The immigration issue got hardly any attention during the presidential campaign, and with the collapse of the economy in the last few months has seemed to recede even more into the background. But Jewish groups have been making a big push for comprehensive immigration reform in the last couple weeks.
Two weeks ago, a coalition of Jewish organizations, led by the Hebrew Immigrant Aid Society, rolled out "Progress by Pesach," urging President Obama to issue an executive order or other directive to Immigration and Customs Enforcment curtailing the use of raids as a primary tool of immigration enforcement and expressing hope for some movement in Congress on the issue. And many of the same organizations joined the Interfaith Immigration Coalition, which urges the president and Congress to enact of a "humane and equitable" immigration policy by the end of 2009.
At a press conference introducing the coalition on Wednesday, Religious Action Center of Reform Judaism director Rabbi David Saperstein said he believed there was reason to think the immigration issue would get Washington’s attention.
"A year and a half ago, John McCain warned that if the Republican Party stayed with its position on immigration, they would lose the election," said Saperstein. "He was right."
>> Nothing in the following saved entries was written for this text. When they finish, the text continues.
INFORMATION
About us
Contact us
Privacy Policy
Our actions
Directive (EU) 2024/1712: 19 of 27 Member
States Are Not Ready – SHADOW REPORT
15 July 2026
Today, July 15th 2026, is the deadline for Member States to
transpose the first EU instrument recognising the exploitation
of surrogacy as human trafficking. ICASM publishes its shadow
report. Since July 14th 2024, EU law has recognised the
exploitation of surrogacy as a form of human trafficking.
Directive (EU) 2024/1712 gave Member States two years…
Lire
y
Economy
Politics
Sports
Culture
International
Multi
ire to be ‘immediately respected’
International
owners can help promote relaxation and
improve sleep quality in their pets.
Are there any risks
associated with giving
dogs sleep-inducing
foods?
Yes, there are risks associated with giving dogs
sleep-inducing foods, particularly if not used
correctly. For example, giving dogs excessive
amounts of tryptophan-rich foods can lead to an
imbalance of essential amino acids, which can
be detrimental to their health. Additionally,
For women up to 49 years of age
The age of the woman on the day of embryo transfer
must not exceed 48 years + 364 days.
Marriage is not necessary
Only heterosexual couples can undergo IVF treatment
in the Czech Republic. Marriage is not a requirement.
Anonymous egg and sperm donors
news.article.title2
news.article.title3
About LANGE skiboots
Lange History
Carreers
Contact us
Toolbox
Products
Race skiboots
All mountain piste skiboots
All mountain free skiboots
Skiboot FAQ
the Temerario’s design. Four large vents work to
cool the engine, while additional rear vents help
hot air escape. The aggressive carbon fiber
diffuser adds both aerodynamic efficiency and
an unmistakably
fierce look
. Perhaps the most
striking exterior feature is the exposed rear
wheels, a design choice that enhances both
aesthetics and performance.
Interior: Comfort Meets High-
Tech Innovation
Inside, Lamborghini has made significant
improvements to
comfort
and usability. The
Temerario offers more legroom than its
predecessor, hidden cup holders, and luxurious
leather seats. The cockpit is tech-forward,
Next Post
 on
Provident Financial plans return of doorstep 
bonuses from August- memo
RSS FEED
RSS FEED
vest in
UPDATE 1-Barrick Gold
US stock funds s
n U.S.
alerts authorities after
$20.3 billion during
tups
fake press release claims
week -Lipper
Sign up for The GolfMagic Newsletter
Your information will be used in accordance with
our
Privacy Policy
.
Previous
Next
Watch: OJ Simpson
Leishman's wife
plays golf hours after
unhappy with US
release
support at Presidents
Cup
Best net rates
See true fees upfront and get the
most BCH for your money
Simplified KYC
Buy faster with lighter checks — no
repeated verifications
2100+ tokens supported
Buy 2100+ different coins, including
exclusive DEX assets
Thus, Saperstein said that he would expect the GOP to avoid making immigration a divisive issue and "combined with President Obama’s statements on this issue it does give us reason for hope."
Jim Wallis, founder and president of progressive Christian group Sojourners, agreed that if Republicans continue to "pacify their Lou Dobbs base," they will "lose election after election after election."
He added that the interfaith coalition’s plans for education and advocacy programs, as well as prayer vigils, through its members around the country would also help to change the mood in the nation’s capital.
"Most changes don’t start in Washington," he said. "The movement will happen because of a movement in the streets."
Saperstein told the press conference that the immigration issue had a "special resonance for the Jewish people."
"Throughout history, the Jewish community has been the quintessential immigrant community, often forced to flee from land to land to land," he said. "Having struggled to adjust to societies that did not welcome our arrival, we understand many of the challenges faced by today’s immigrants."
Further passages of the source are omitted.